Il suit, indolent compagnon des vagues de la mer,
Le sillon des chaussées et des trottoirs.
Rares sont ceux qui le remarquent.
Pourtant son geste est manifeste, remarquable et bien divin.
Rien n ‘est laissé au hasard.
Lentement il balaie, se baisse, amasse,
Décharge la ville qui m ‘a vu grandir.
Il apporte une nouvelle lumière. Un nouvel esprit.
Peu bavard , la tête bien droite sur les épaules,
Le balayeur du quartier  » Air France  » est un grand monsieur.
A l ‘image d’une silhouette qui vient,
Et qui disparaît comme par enchantement.
Quel est son secret ? Je viens lui rendre hommage.
Je viens chanter sa joie de faire celle des autres.

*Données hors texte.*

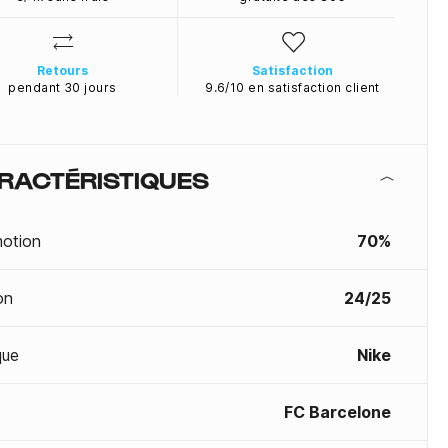
Retours
Satisfaction
pendant 30 jours
9.6/10 en satisfaction client
RACTÉRISTIQUES
otion
70%
on
24/25
que
Nike
FC Barcelone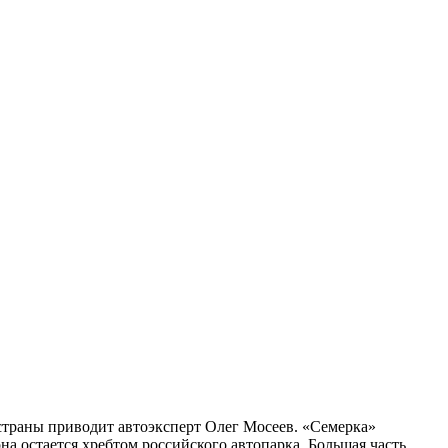
страны приводит автоэксперт Олег Мосеев. «Семерка»
 она остается хребтом российского автопарка. Большая часть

Sa bravoure danse au milieu de toutes ses préoccupations.
Il salue à sa manière, l ‘espace d’une éternité,
L ‘humanité engloutie par des rêves sans fin.
Cet homme habille avec coquetterie Dakar.
D’une robe blanche et pure.
Jusqu’à la fin de ses jours, elle lui sourira,
Lui contera sa plus belle histoire.
Histoire de connaitre ses hommes et ses femmes
Qui l ‘ont tant aimée.
Miroir et couleur de sa mémoire.
Un souffle d’air marin de la Cité Plateau.
Les oiseaux battent des ailes,
Au rythme des petits coups de balaie.
Un soleil rouge pointe de l ‘autre coté par delà les Mamelles.
Le ciel s’ éclaircit. J’ai une pensée pour mon père.
Lui qui m ‘a transmis l ‘âme bénie de cette Terre sacrée.
Que ne peuvent chérir que ceux qui ont entendu
Les murmures de ses héros morts
Au grand confort de ses fils d’aujourd’hui.
L’homme arrête soudainement de balayer
Et lève des yeux soufis vers moi,
Lui a entendu mes murmures.
Il sourit, et continue son labeur matinal
Tout le monde est ravi ! Dieu soit béni.